Grant number: 14/02819-0
Support type:Scholarships in Brazil - Doctorate
Effective date (Start): April 01, 2014
Effective date (End): February 28, 2018
Field of knowledge:Biological Sciences - Physiology - General Physiology
Principal researcher:Helena Coutinho Franco de Oliveira
Grantee:Juliana Cristine Rovani Rodrigues
Home Institution: Instituto de Biologia (IB). Universidade Estadual de Campinas (UNICAMP). Campinas , SP, Brazil
Associated research grant:13/07607-8 - OCRC - Obesity and Comorbidities Research Center, AP.CEPID


Our recent studies comparing two C57BL6 mice strains with or without deficiency of mitochondrial nicotinamide nucleotide transhydrogenase (NNT) revealed that the absence of NNT is associated with increased adiposity, hepatic steatosis, glucose intolerance and hyperinsulinemia (insulin resistance) and insulin hypersecretion. Furthermore, an increase of total insulin content in pancreatic islets of NNT deficient mice was observed. The phenotype characterization obtained, known as metabolic syndrome, is positively associated with high risk of vascular diseases. In a metabolic syndrome, a chronic state of subclinical inflammation and oxidative stress is also observed. NNT is a mitochondrial enzyme that produces NADPH from NADP+ and NADH, and play a significant role in the maintenance of mitochondrial bioenergetic and redox functions. Reduction of NADPH (in NNT deficiency) causes decreased GSH/GSSG ratio, reducing the antioxidant capacity and increasing the generation of reactive oxygen species in mitochondria. Our hypothesis is that NNT deficiency causes oxidative stress, which contributes to the genesis of glucose and lipid metabolism disorders. Therefore, the objective of this project is to study the cellular and molecular mechanisms involved in the effect NNT deficiency on the glucose homeostasis and adiposity in C57BL6/J (Jackson Lab, NNT deficient) and C57BL6/JUnib, (CEMIB-Unicamp, NNT intact).

Scientific publications
(References retrieved automatically from Web of Science and SciELO through information on FAPESP grants and their corresponding numbers as mentioned in the publications by the authors)

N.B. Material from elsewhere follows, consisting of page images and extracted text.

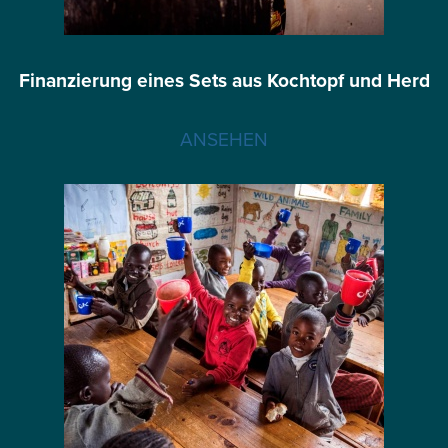
Finanzierung eines Sets aus Kochtopf und Herd
ANSEHEN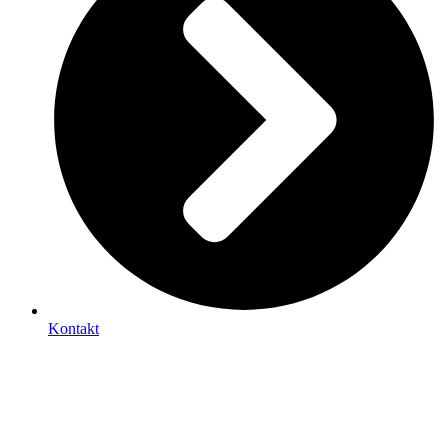
Kontakt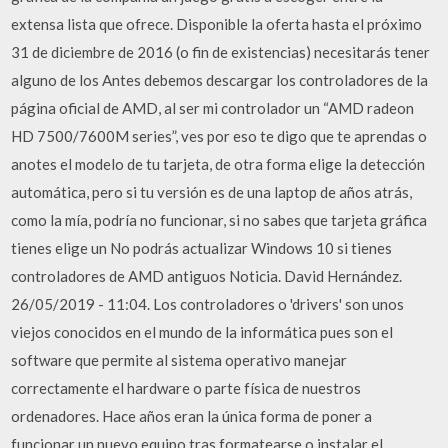
extensa lista que ofrece. Disponible la oferta hasta el próximo
31 de diciembre de 2016 (o fin de existencias) necesitarás tener
alguno de los Antes debemos descargar los controladores de la
página oficial de AMD, al ser mi controlador un “AMD radeon
HD 7500/7600M series”, ves por eso te digo que te aprendas o
anotes el modelo de tu tarjeta, de otra forma elige la detección
automática, pero si tu versión es de una laptop de años atrás,
como la mía, podría no funcionar, si no sabes que tarjeta gráfica
tienes elige un No podrás actualizar Windows 10 si tienes
controladores de AMD antiguos Noticia. David Hernández.
26/05/2019 - 11:04. Los controladores o 'drivers' son unos
viejos conocidos en el mundo de la informática pues son el
software que permite al sistema operativo manejar
correctamente el hardware o parte física de nuestros
ordenadores. Hace años eran la única forma de poner a
funcionar un nuevo equipo tras formatearse o instalar el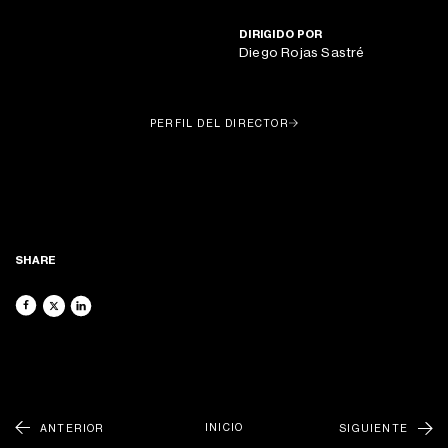
DIRIGIDO POR
Diego Rojas Sastré
ACERCA DE
FILMS
PERFIL DEL DIRECTOR
RECORDS
NEWSLETTER
NUEVOS FILMES, RECORDS Y MUCHO MÁS DIRECTO A TU
PHOTO
BANDEJA DE ENTRADA
RENTALS
CONTÁCTANOS
GENEREMOS COMUNIDAD
@LATUNAGROUP
SHARE
INICIO
ANTERIOR
SIGUIENTE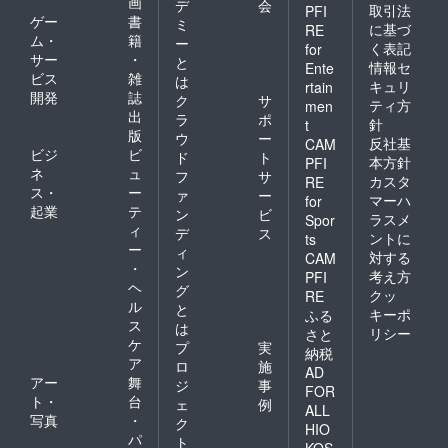
画
デ
会
きま
取引法
PFI
ゲー
書
す。
ミ
に基づ
RE
【ツ
ム・
籍
ー
く表記
for
アー実
サー
・
と
情報セ
Ente
施時
ビス
雑
は
キュリ
rtain
期】当
開発
誌
ク
サ
クラウ
ティ方
men
出
ラ
ポ
ドファ
針
t
版
ンディ
ウ
ー
反社基
CAM
ング終
ビジ
ビ
ド
ト
本方針
PFI
了後に
ネ
ュ
フ
サ
カスタ
RE
調整致
ス・
ー
ァ
ー
しま
マーハ
for
起業
テ
ン
ビ
す。 ※
ラスメ
Spor
ィ
ご支援
デ
ス
ントに
ts
金額に
ー
ィ
対する
CAM
は送料
・
ン
考え方
PFI
を含み
ヘ
グ
クッ
ます。
RE
ル
と
キーポ
ふる
ス
は
リシー
さと
ケ
プ
実
納税
ア
ロ
施
AD
アー
舞
ジ
事
FOR
ト・
台
ェ
例
ALL
写真
・
ク
HIO
パ
ト
KOS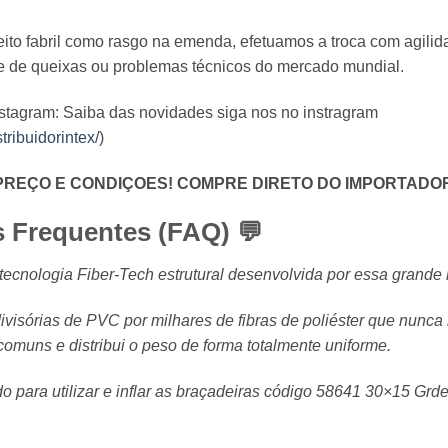
ito fabril como rasgo na emenda, efetuamos a troca com agilid
e de queixas ou problemas técnicos do mercado mundial.
nstagram: Saiba das novidades siga nos no instragram
ribuidorintex/
)
PREÇO E CONDIÇOES! COMPRE DIRETO DO IMPORTADO
s Frequentes (FAQ) 💬
ecnologia Fiber-Tech estrutural desenvolvida por essa grande 
divisórias de PVC por milhares de fibras de poliéster que nunc
muns e distribui o peso de forma totalmente uniforme.
o para utilizar e inflar as braçadeiras código 58641 30×15 G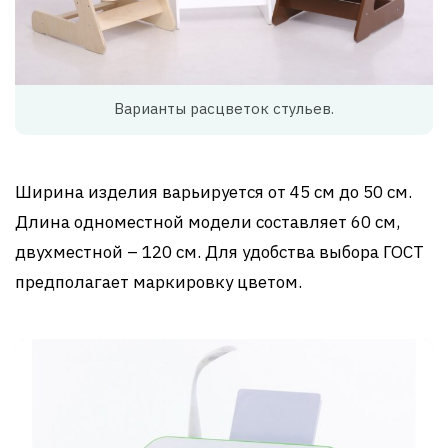
Варианты расцветок стульев.
Ширина изделия варьируется от 45 см до 50 см.
Длина одноместной модели составляет 60 см,
двухместной – 120 см. Для удобства выбора ГОСТ
предполагает маркировку цветом.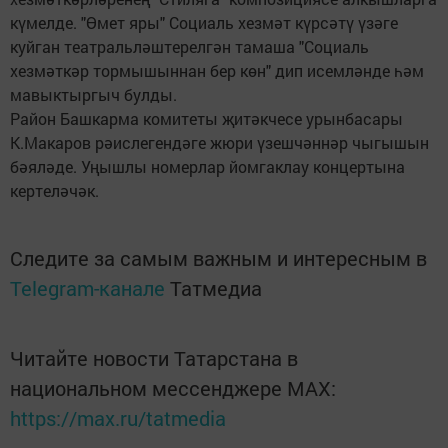
күмелде. "Өмет яры" Социаль хезмәт күрсәтү үзәге
куйган театральләштерелгән тамаша "Социаль
хезмәткәр тормышыннан бер көн" дип исемләнде һәм
мавыктыргыч булды.
Район Башкарма комитеты җитәкчесе урынбасары
К.Макаров рәислегендәге жюри үзешчәннәр чыгышын
бәяләде. Уңышлы номерлар йомгаклау концертына
кертеләчәк.
Следите за самым важным и интересным в
Telegram-канале
Татмедиа
Читайте новости Татарстана в
национальном мессенджере MАХ:
https://max.ru/tatmedia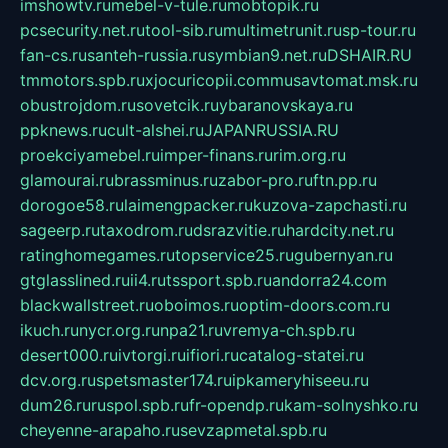
imshowtv.ru
mebel-v-tule.ru
mobtopik.ru
pcsecurity.net.ru
tool-sib.ru
multimetrunit.ru
sp-tour.ru
fan-cs.ru
santeh-russia.ru
symbian9.net.ru
DSHAIR.RU
tmmotors.spb.ru
xjocuricopii.com
musavtomat.msk.ru
obustrojdom.ru
sovetcik.ru
ybaranovskaya.ru
ppknews.ru
cult-alshei.ru
JAPANRUSSIA.RU
proekciyamebel.ru
imper-finans.ru
rim.org.ru
glamourai.ru
brassminus.ru
zabor-pro.ru
ftn.pp.ru
dorogoe58.ru
laimengpacker.ru
kuzova-zapchasti.ru
sageerp.ru
taxodrom.ru
dsrazvitie.ru
hardcity.net.ru
ratinghomegames.ru
topservice25.ru
gubernyan.ru
gtglasslined.ru
ii4.ru
tssport.spb.ru
andorra24.com
blackwallstreet.ru
oboimos.ru
optim-doors.com.ru
ikuch.ru
nycr.org.ru
npa21.ru
vremya-ch.spb.ru
desert000.ru
ivtorgi.ru
ifiori.ru
catalog-statei.ru
dcv.org.ru
spetsmaster174.ru
ipkameryhiseeu.ru
dum26.ru
ruspol.spb.ru
fr-opendp.ru
kam-solnyshko.ru
cheyenne-arapaho.ru
sevzapmetal.spb.ru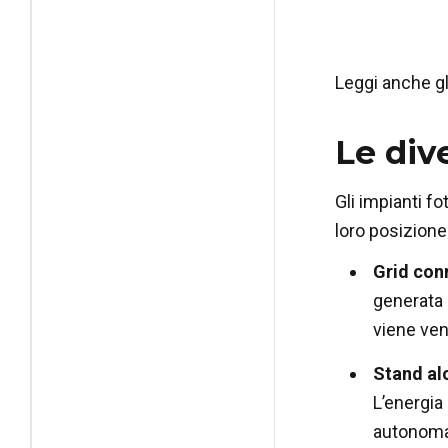
Leggi anche gli
Le div
Gli impianti fo
loro posizione
Grid con
generata 
viene ven
Stand al
L’energia
autonoma 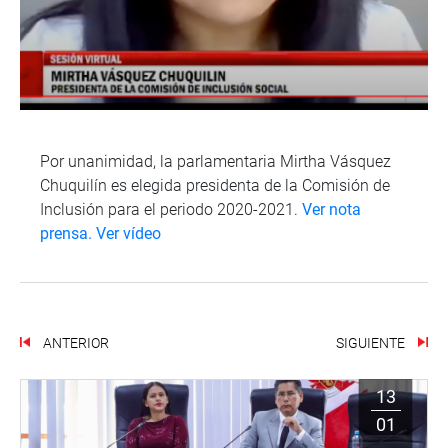
Por unanimidad, la parlamentaria Mirtha Vásquez
Chuquilín es elegida presidenta de la Comisión de
Inclusión para el periodo 2020-2021.
Ver nota
prensa.
Ver vídeo
ANTERIOR
SIGUIENTE
13
01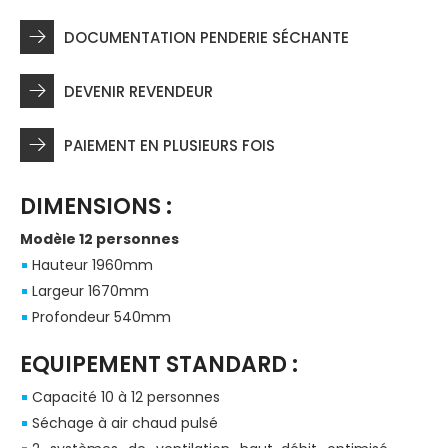
DOCUMENTATION PENDERIE SÉCHANTE
DEVENIR REVENDEUR
PAIEMENT EN PLUSIEURS FOIS
DIMENSIONS :
Modèle 12 personnes
Hauteur 1960mm
Largeur 1670mm
Profondeur 540mm
EQUIPEMENT STANDARD :
Capacité 10 à 12 personnes
Séchage à air chaud pulsé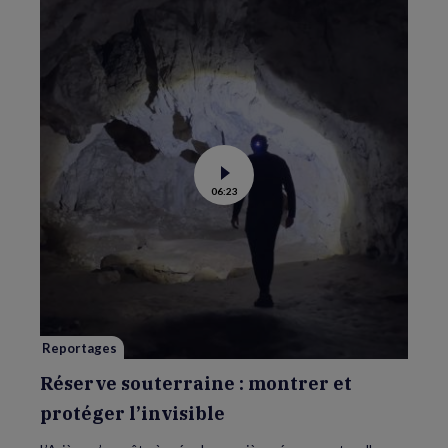
Voir
06:23
la
vidéo
de
Réserve
souterraine
:
montrer
et
protéger
l’invisible
Reportages
Réserve souterraine : montrer et
protéger l’invisible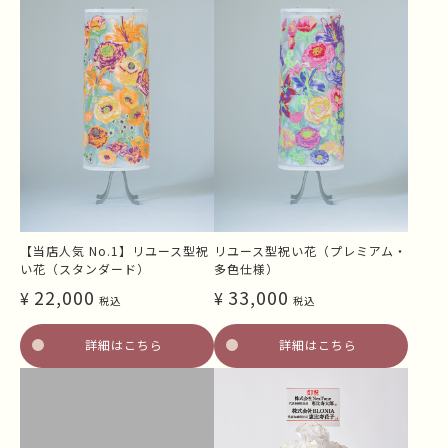
【当店人気 No.1】リユース型祝
リユース型祝い花（プレミアム・
い花（スタンダード）
多色仕様）
22,000
33,000
¥
¥
税込
税込
詳細はこちら
詳細はこちら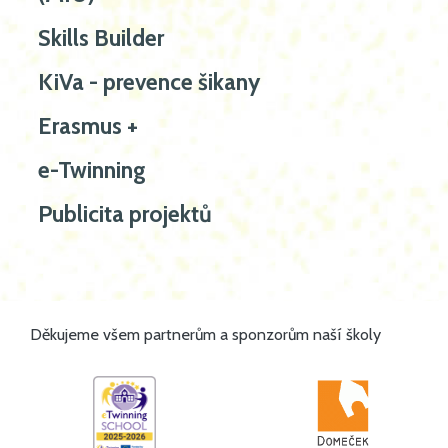
Skills Builder
KiVa - prevence šikany
Erasmus +
e-Twinning
Publicita projektů
Děkujeme všem partnerům a sponzorům naší školy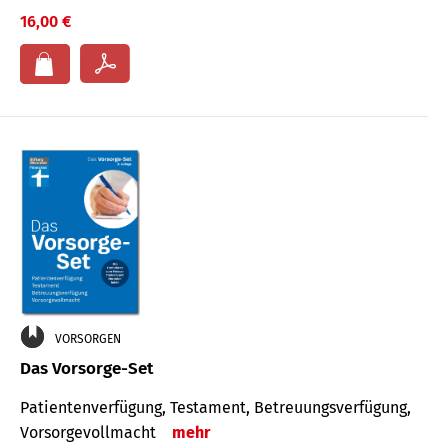
16,00 €
VORSORGEN
Das Vorsorge-Set
Patienten­ver­fügung, Testa­ment, Be­treuungs­verfü­gung,
Vor­sorge­voll­macht
mehr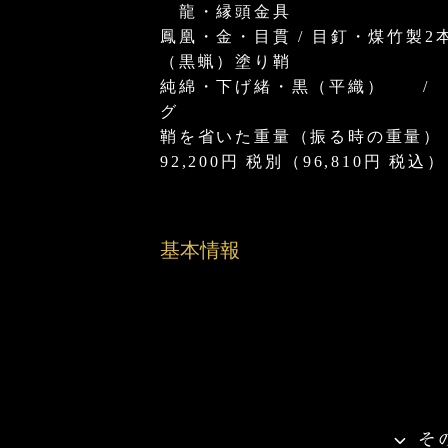
龍・縁頭金具
鳳凰・金・目貫 / 目釘・煤竹製
（黒蝋）塗り鞘
純綿・下げ緒・黒（平織） 
グ
鞘を省いた重量（振る時の重量）：
92,200円 税別（96,810円 税込）
基本情報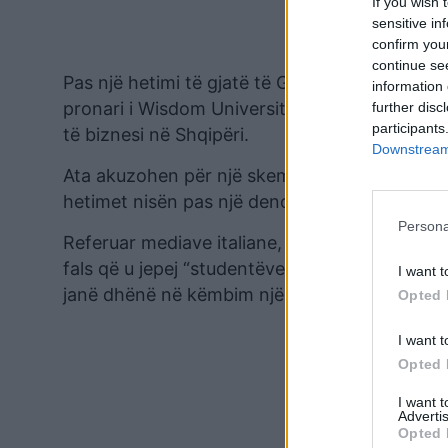
If you wish 
sensitive in
confirm you
continue se
Pas një hetimi të gjatë të Guarda Di Finanza n
information 
pronari i Wisdom University, Savino Cianci, s
further disc
participants
të biznesi në Shqipëri.
Downstream 
Ata akuzohen për një skemë mashtrimi me dhën
hetimet nisën pas një denoncimi të bërë nga n
Persona
Referuar mediave italiane, thuhet se ata merr
fals që u jepej “studentëve”. Sipas dosjes het
I want t
janë dhënë në këmbim një çantë e një firmë të
Opted 
I want t
Opted 
I want 
Advertis
Opted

NAVARRO, CLAUDIA D. C.; FIGUEIRA, TIAGO R.; FRANCISCO, ANNELISE; DAL'BO, GENOEFA A.; RONCHI, JULIANA A.; ROVANI, JULIANA C.; ESCANHOELA, CECILIA A. F.; OLIVEIRA, HELENA C. F.; CASTILHO, ROGER F.; VERCESI, ANIBAL E. Redox imbalance due to the loss of mitochondrial NAD(P)-transhydrogenase markedly aggravates high fat diet-induced fatty liver disease in mice. Free Radical Biology and Medicine, v. 113, p. 190-202, DEC 2017. Web of Science Citations: 12.
Academic Publications
(References retrieved automatically from State of São Paulo Research Institutions)
RODRIGUES, Juliana Cristine Rovani. Role of mitochondrial nicotinamide nucleotide transhydrogenase in glucose and lipids metabolism. 2018. Doctoral Thesis - Universidade Estadual de Campinas, Instituto de Biologia.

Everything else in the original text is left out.